▶ Problem statement:
Type the data below again exactly. Omit all pictures.

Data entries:
Content starts
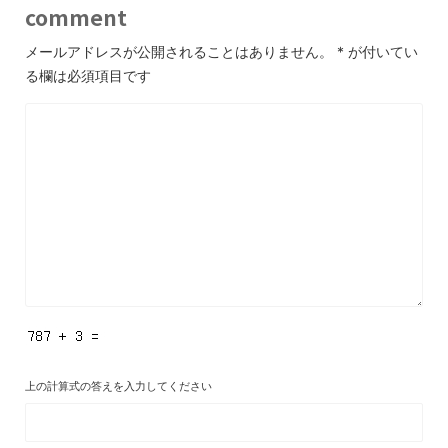
comment
メールアドレスが公開されることはありません。
*
が付いてい
る欄は必須項目です
上の計算式の答えを入力してください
Content ends
▶ Task solution:
comment
メールアドレスが公開されることはありません。
*
が付いてい
る欄は必須項目です
上の計算式の答えを入力してください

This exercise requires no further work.